- About this task
Having located the line with "segment left lung lower lobe (SVG masks)", repeat it and all remaining lines of the records exactly. Pictures do not belong in the answer.

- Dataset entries

---

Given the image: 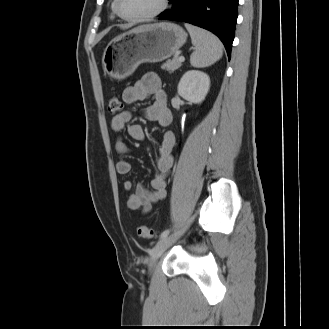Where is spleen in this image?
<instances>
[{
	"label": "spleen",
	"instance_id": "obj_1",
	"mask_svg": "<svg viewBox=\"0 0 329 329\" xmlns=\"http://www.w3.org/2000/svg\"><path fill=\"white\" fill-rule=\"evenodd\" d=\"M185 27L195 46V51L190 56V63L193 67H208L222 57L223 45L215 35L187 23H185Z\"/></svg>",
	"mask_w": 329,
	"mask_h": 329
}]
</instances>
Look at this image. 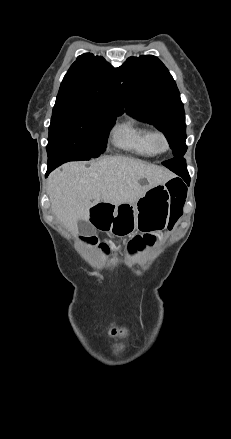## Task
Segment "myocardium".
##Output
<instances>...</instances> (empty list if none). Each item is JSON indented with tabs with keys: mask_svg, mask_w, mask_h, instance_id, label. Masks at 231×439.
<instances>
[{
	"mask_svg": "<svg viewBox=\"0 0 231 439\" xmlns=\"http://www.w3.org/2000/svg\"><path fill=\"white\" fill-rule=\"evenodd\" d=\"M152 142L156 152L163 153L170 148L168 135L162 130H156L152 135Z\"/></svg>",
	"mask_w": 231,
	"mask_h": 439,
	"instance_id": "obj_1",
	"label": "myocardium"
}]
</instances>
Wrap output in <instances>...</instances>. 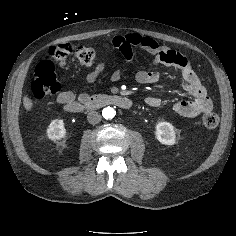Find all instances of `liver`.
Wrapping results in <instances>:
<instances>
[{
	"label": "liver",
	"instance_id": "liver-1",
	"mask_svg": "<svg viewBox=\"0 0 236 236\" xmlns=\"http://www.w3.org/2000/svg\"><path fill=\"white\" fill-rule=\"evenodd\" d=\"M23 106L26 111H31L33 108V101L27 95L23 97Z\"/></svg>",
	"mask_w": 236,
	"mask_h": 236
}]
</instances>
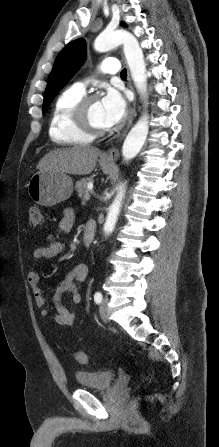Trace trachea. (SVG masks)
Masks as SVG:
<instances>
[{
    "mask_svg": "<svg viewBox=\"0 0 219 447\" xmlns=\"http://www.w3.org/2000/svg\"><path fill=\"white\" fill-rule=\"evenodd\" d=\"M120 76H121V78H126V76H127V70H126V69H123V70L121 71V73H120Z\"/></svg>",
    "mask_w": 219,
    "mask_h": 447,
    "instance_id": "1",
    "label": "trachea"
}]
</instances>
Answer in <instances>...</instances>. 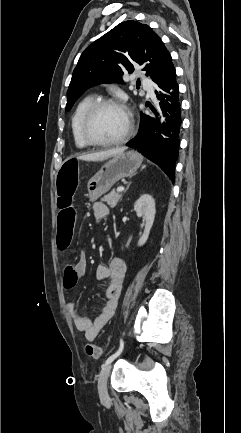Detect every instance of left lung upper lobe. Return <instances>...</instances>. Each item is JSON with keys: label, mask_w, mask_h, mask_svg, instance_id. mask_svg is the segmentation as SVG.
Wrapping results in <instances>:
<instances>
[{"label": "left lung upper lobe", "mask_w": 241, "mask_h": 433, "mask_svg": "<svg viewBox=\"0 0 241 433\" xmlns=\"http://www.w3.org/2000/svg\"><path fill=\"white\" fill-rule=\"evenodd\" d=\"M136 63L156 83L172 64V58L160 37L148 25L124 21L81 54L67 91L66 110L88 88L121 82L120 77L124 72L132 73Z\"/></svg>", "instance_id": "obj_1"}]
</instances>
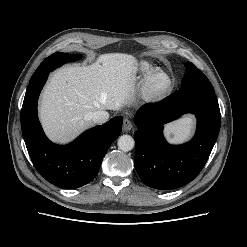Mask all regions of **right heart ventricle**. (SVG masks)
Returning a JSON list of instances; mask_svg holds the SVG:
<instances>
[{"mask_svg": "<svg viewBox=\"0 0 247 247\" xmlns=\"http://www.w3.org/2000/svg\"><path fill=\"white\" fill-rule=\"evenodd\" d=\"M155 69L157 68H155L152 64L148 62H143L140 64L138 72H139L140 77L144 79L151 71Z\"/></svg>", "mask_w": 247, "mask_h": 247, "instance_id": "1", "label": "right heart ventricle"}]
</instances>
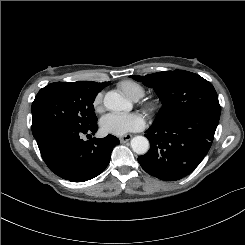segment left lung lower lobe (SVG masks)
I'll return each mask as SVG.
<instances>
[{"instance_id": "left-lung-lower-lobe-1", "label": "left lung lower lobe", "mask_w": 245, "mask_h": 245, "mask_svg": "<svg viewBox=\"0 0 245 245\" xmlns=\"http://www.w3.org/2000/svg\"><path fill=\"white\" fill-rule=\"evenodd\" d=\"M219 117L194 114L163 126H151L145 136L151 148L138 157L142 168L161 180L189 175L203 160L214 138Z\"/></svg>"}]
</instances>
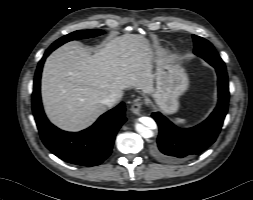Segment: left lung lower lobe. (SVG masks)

---

- Solution
segment left lung lower lobe (SVG masks)
I'll return each mask as SVG.
<instances>
[{"instance_id": "left-lung-lower-lobe-1", "label": "left lung lower lobe", "mask_w": 245, "mask_h": 245, "mask_svg": "<svg viewBox=\"0 0 245 245\" xmlns=\"http://www.w3.org/2000/svg\"><path fill=\"white\" fill-rule=\"evenodd\" d=\"M219 117L194 114L163 126H151L145 136L151 148L138 157L142 168L161 180L189 175L203 160L214 138Z\"/></svg>"}]
</instances>
Segment: left lung lower lobe. (SVG masks)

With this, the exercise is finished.